Business

Cancer nonprofit founder says to dream big, ask for help along the way

Posted November 14, 2017 11:25 a.m. EST
Updated July 13, 2018 1:40 p.m. EDT

— When Peggy Carroll’s father was diagnosed with lung cancer, she describes her reaction as overwhelmingly motivated to help him fulfill his dreams.

“I had asked him specifically, ‘What is your bucket list?’” Carroll said. “And then I thought, one day I want to do this for other people too.”

In 2014, the dream became a reality when she founded the Fill Your Bucket List Foundation, based in Cary.

The organization grants wishes to adult cancer patients in North Carolina, with the goal to fulfill lifelong wishes and goals.

Since its founding, the team of 300 volunteers has fulfilled more than 50 North Carolinians’ wishes.

Carroll said the organization’s success has only been possible because of the Triangle’s tight-knit community and motivated volunteers.

“We’ve been so blessed by this community,” Carroll said. “I tell people all the time, the Triangle has been the perfect place to start the foundation. It’s a circle of angels helping other angels.”

In addition to the foundation, Carroll has worked 30 years in the pharmaceutical and biotechnology industries as an oncology patient advocate. She most recently joined Patient Alliances, LLC, as a managing partner.

“(The Foundation) is my heart, but through my work, I still get to help cancer patients every day, which is a blessing,” Carroll said.

The mother of two adult children has also executed many local and national cancer awareness campaigns such as the the Komen Race for the Cure and the Tour of Hope.

WRAL sat down with Carroll to discuss balancing multiple roles, finding your passion and the importance of community to individual success.

This conversation with Carroll was edited for clarity:

WRAL: It sounds like you have a passion for helping cancer patients. How did you develop that passion and turn it into a career?

PC: I actually had a friend pass away in college, and I didn’t realize it at the time, but that really shaped the direction of my life. We were so young, and I couldn’t comprehend even how hard that was on his family and friends, but I think it really ended up shaping my passion. And I was blessed that led to my career.

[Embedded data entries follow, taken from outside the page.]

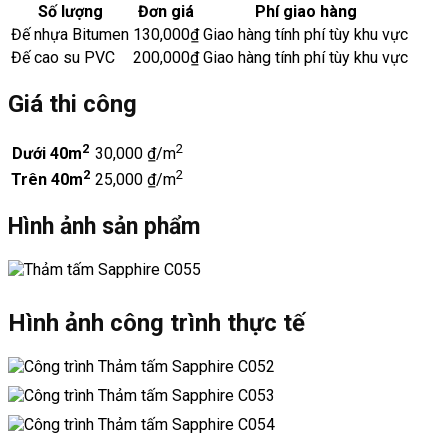
Số lượng
Đơn giá
Phí giao hàng
Đế nhựa Bitumen
130,000₫
Giao hàng tính phí tùy khu vực
Đế cao su PVC
200,000₫
Giao hàng tính phí tùy khu vực
Giá thi công
2
2
Dưới 40m
30,000 ₫/m
2
2
Trên 40m
25,000 ₫/m
Hình ảnh sản phẩm
Hình ảnh công trình thực tế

WRAL: How important for someone young is finding something that you love?

PC: You spend so much time working. So the closer you can get to something you love, the better. You also want to work in a job with people you like because you’re going to spend a lot of time with them.

I think it’s never too early to start exploring all the different options. Look for mentors and shadow people when you’re young to try to figure out what is something that you love. Always be open and know that things can change. Each experience molds you for the next experience in your life.

WRAL: How do you think your gender has affected your career?

PC: I think my gender definitely have allowed me to mentor other women and talk about how you can be a mom and have a successful career. You just have to surround yourself with a great support system. I’m also a single mom, so I’ve done all this by myself. It’s important to know that you can do it all, but you don’t have to be perfect at it all. I’m juggling multiple priorities every single day, so I surround myself with people who can help me.

WRAL: What are important qualities to have in launching a successful career?

PC: Flexibility is so important. You should be open to change and consider different opportunities because you never know what might be the next great fit. Dream big, because whatever you believe you can accomplish you absolutely can. I think sometimes we’re limited by what we believe we can do.

Ask for help. A lot of women are afraid to ask for help, but it’s not a sign of weakness. It’s a sign of community.

WRAL: What is your hope for the next generation of women?

PC: I hope that the next generation of women is empowered and realize that they have unlimited opportunities to be incredible family members, mothers and professionals without feeling so conflicted with their schedules.

WRAL: Do you think today’s companies support women?

PC: I think in my 35 years of working, it has improved dramatically. When I started, I was one of the few females even working at the company. I think it’s improving all the time. And I think companies are starting to “get it.”

And I always say look for companies who do “get it” because they are out there. You should be able to have all of your dreams.

WRAL: Do you feel having female leaders and voices in decision making is important?

PC: Absolutely. They bring a different mindset to the table and different experiences. I think diversity of any kind in a team is a blessing because you learn so much from each other, and you can carry out a lot of different perspectives in everything that you’re doing.